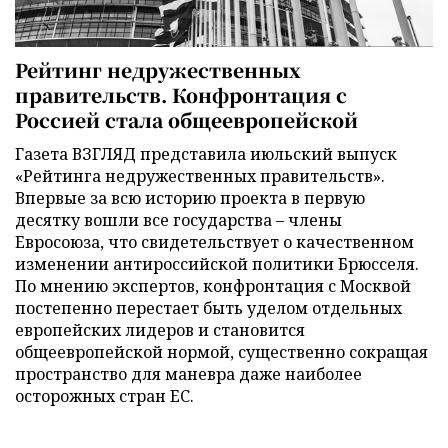
Рейтинг недружественных
правительств. Конфронтация с
Россией стала общеевропейской
Газета ВЗГЛЯД представила июльский выпуск
«Рейтинга недружественных правительств».
Впервые за всю историю проекта в первую
десятку вошли все государства – члены
Евросоюза, что свидетельствует о качественном
изменении антироссийской политики Брюсселя.
По мнению экспертов, конфронтация с Москвой
постепенно перестает быть уделом отдельных
европейских лидеров и становится
общеевропейской нормой, существенно сокращая
пространство для маневра даже наиболее
осторожных стран ЕС.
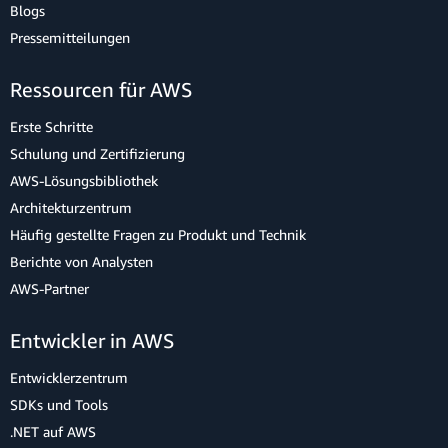
Blogs
Pressemitteilungen
Ressourcen für AWS
Erste Schritte
Schulung und Zertifizierung
AWS-Lösungsbibliothek
Architekturzentrum
Häufig gestellte Fragen zu Produkt und Technik
Berichte von Analysten
AWS-Partner
Entwickler in AWS
Entwicklerzentrum
SDKs und Tools
.NET auf AWS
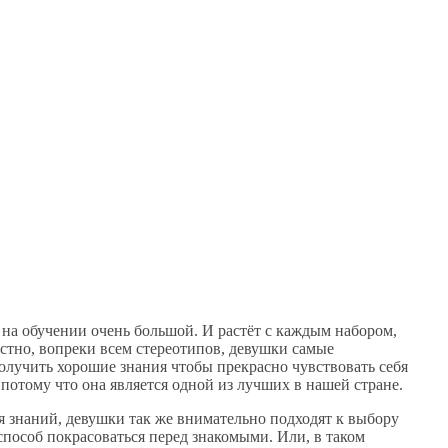
на обучении очень большой. И растёт с каждым набором,
вестно, вопреки всем стереотипов, девушки самые
олучить хорошие знания чтобы прекрасно чувствовать себя
потому что она является одной из лучших в нашей стране.
я знаний, девушки так же внимательно подходят к выбору
способ покрасоваться перед знакомыми. Или, в таком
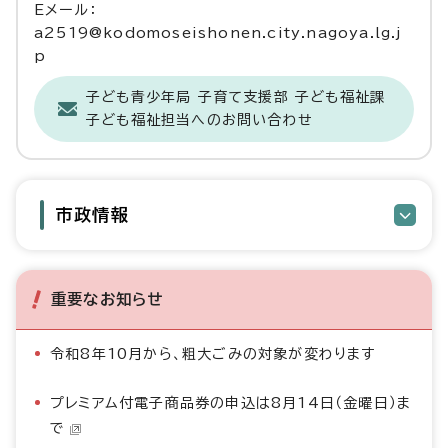
Eメール：
a2519@kodomoseishonen.city.nagoya.lg.j
p
子ども青少年局 子育て支援部 子ども福祉課
子ども福祉担当へのお問い合わせ
市政情報
重要なお知らせ
令和8年10月から、粗大ごみの対象が変わります
プレミアム付電子商品券の申込は8月14日（金曜日）ま
で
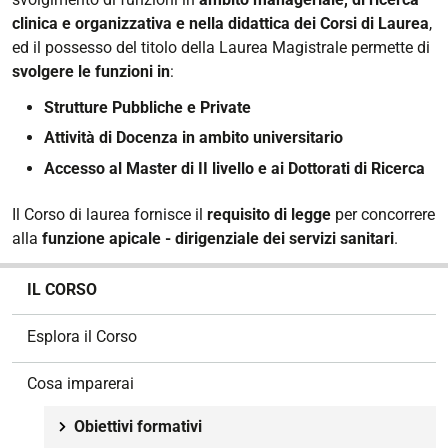
clinica e organizzativa e nella didattica dei Corsi di Laurea
,
ed il possesso del titolo della Laurea Magistrale permette di
svolgere le funzioni in
:
Strutture Pubbliche e Private
Attività di Docenza in ambito universitario
Accesso al Master di II livello e ai Dottorati di Ricerca
Il Corso di laurea fornisce il
requisito di legge
per concorrere
alla
funzione apicale - dirigenziale dei servizi sanitari
.
N
IL CORSO
a
v
Esplora il Corso
i
g
Cosa imparerai
a
z
Obiettivi formativi
i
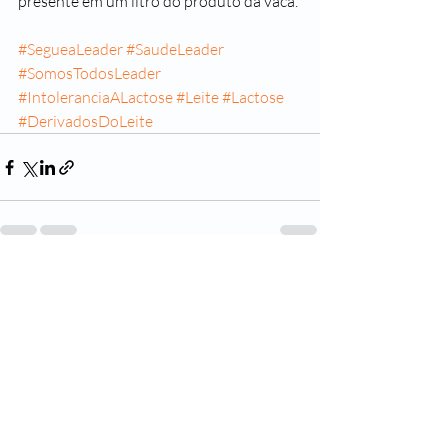
presente em um litro do produto da vaca. 
#SegueaLeader
#SaudeLeader
#SomosTodosLeader
#IntoleranciaALactose
#Leite
#Lactose
#DerivadosDoLeite
Posts recentes
Ver tudo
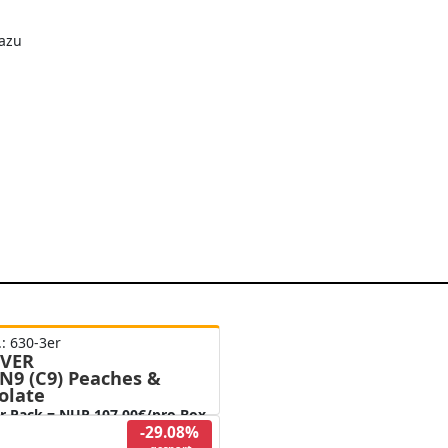
dazu
.: 630-3er
VER
N9 (C9) Peaches &
olate
er Pack = NUR 107,00€/pro Box
-29.08%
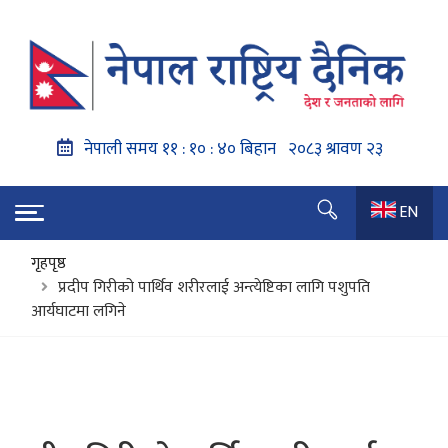
EN
गृहपृष्ठ
प्रदीप गिरीको पार्थिव शरीरलाई अन्त्येष्टिका लागि पशुपति
आर्यघाटमा लगिने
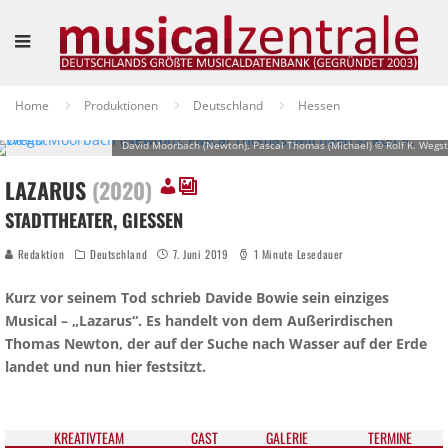
Home
Produktionen
Deutschland
Hessen
David Moorbach (Newton), Pascal Thomas (Michael) © Rolf K. Wegst
LAZARUS
(2020)
STADTTHEATER, GIESSEN
Redaktion
Deutschland
7. Juni 2019
1 Minute Lesedauer
Kurz vor seinem Tod schrieb Davide Bowie sein einziges
Musical – „Lazarus“. Es handelt von dem Außerirdischen
Thomas Newton, der auf der Suche nach Wasser auf der Erde
landet und nun hier festsitzt.
KREATIV­TEAM
CAST
GALE­RIE
TER­MI­NE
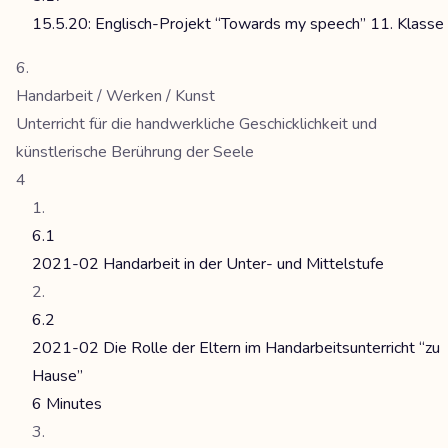
15.5.20: Englisch-Projekt “Towards my speech” 11. Klasse
Handarbeit / Werken / Kunst
Unterricht für die handwerkliche Geschicklichkeit und
künstlerische Berührung der Seele
4
6.1
2021-02 Handarbeit in der Unter- und Mittelstufe
6.2
2021-02 Die Rolle der Eltern im Handarbeitsunterricht “zu
Hause”
6 Minutes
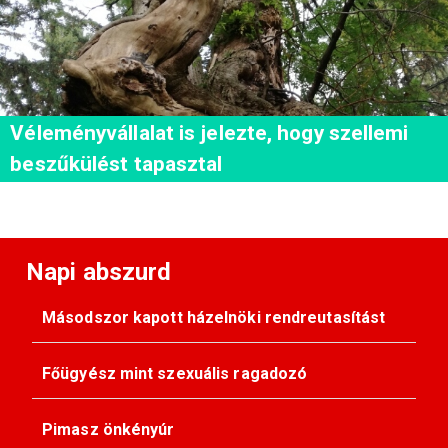
Véleményvállalat is jelezte, hogy szellemi
beszűkülést tapasztal
Napi abszurd
Másodszor kapott házelnöki rendreutasítást
Főügyész mint szexuális ragadozó
Pimasz önkényúr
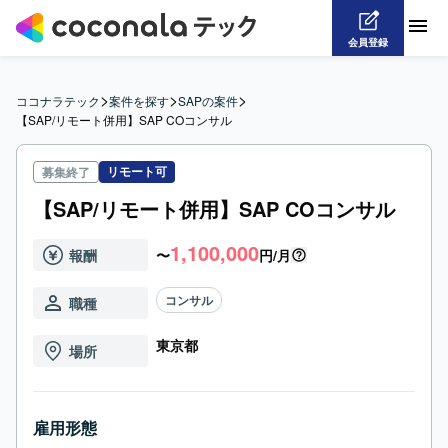
会員登録
>
>
>
ココナラテック
案件を探す
SAPの案件
【SAP/リモート併用】SAP COコンサル
リモート可
募集終了
【SAP/リモート併用】SAP COコンサル
1,100,000
報酬
〜
円/月
コンサル
職種
東京都
場所
雇用形態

= Assignment =
Output each line above exactly as it stands, omitting the pictures.

= Result of this task =
Рейтинг недружественных
правительств. Конфронтация с
Россией стала общеевропейской
Газета ВЗГЛЯД представила июльский выпуск
«Рейтинга недружественных правительств».
Впервые за всю историю проекта в первую
десятку вошли все государства – члены
Евросоюза, что свидетельствует о качественном
изменении антироссийской политики Брюсселя.
По мнению экспертов, конфронтация с Москвой
постепенно перестает быть уделом отдельных
европейских лидеров и становится
общеевропейской нормой, существенно сокращая
пространство для маневра даже наиболее
осторожных стран ЕС.
Blogs
Pressemitteilungen
Ressourcen für AWS
Erste Schritte
Schulung und Zertifizierung
AWS-Lösungsbibliothek
Architekturzentrum
Häufig gestellte Fragen zu Produkt und Technik
Berichte von Analysten
AWS-Partner
Entwickler in AWS
Entwicklerzentrum
SDKs und Tools
.NET auf AWS
на обучении очень большой. И растёт с каждым набором,
вестно, вопреки всем стереотипов, девушки самые
олучить хорошие знания чтобы прекрасно чувствовать себя
потому что она является одной из лучших в нашей стране.
я знаний, девушки так же внимательно подходят к выбору
способ покрасоваться перед знакомыми. Или, в таком
Eメール：
a2519@kodomoseishonen.city.nagoya.lg.j
p
子ども青少年局 子育て支援部 子ども福祉課
子ども福祉担当へのお問い合わせ
市政情報
重要なお知らせ
令和8年10月から、粗大ごみの対象が変わります
プレミアム付電子商品券の申込は8月14日（金曜日）ま
で
clinica e organizzativa e nella didattica dei Corsi di Laurea
,
ed il possesso del titolo della Laurea Magistrale permette di
svolgere le funzioni in
:
Strutture Pubbliche e Private
Attività di Docenza in ambito universitario
Accesso al Master di II livello e ai Dottorati di Ricerca
Il Corso di laurea fornisce il
requisito di legge
per concorrere
alla
funzione apicale - dirigenziale dei servizi sanitari
.
N
IL CORSO
a
v
Esplora il Corso
i
g
Cosa imparerai
a
z
Obiettivi formativi
i
presente em um litro do produto da vaca. 
#SegueaLeader
#SaudeLeader
#SomosTodosLeader
#IntoleranciaALactose
#Leite
#Lactose
#DerivadosDoLeite
Posts recentes
Ver tudo
dazu
.: 630-3er
VER
N9 (C9) Peaches &
olate
er Pack = NUR 107,00€/pro Box
-29.08%
EN
गृहपृष्ठ
प्रदीप गिरीको पार्थिव शरीरलाई अन्त्येष्टिका लागि पशुपति
आर्यघाटमा लगिने
Home
Produktionen
Deutschland
Hessen
David Moorbach (Newton), Pascal Thomas (Michael) © Rolf K. Wegst
LAZARUS
(2020)
STADTTHEATER, GIESSEN
Redaktion
Deutschland
7. Juni 2019
1 Minute Lesedauer
Kurz vor seinem Tod schrieb Davide Bowie sein einziges
Musical – „Lazarus“. Es handelt von dem Außerirdischen
Thomas Newton, der auf der Suche nach Wasser auf der Erde
landet und nun hier festsitzt.
KREATIV­TEAM
CAST
GALE­RIE
TER­MI­NE
15.5.20: Englisch-Projekt “Towards my speech” 11. Klasse
Handarbeit / Werken / Kunst
Unterricht für die handwerkliche Geschicklichkeit und
künstlerische Berührung der Seele
4
6.1
2021-02 Handarbeit in der Unter- und Mittelstufe
6.2
2021-02 Die Rolle der Eltern im Handarbeitsunterricht “zu
Hause”
6 Minutes
Véleményvállalat is jelezte, hogy szellemi
beszűkülést tapasztal
Napi abszurd
Másodszor kapott házelnöki rendreutasítást
Főügyész mint szexuális ragadozó
Pimasz önkényúr
会員登録
>
>
>
ココナラテック
案件を探す
SAPの案件
【SAP/リモート併用】SAP COコンサル
リモート可
募集終了
【SAP/リモート併用】SAP COコンサル
1,100,000
報酬
〜
円/月
コンサル
職種
東京都
場所
雇用形態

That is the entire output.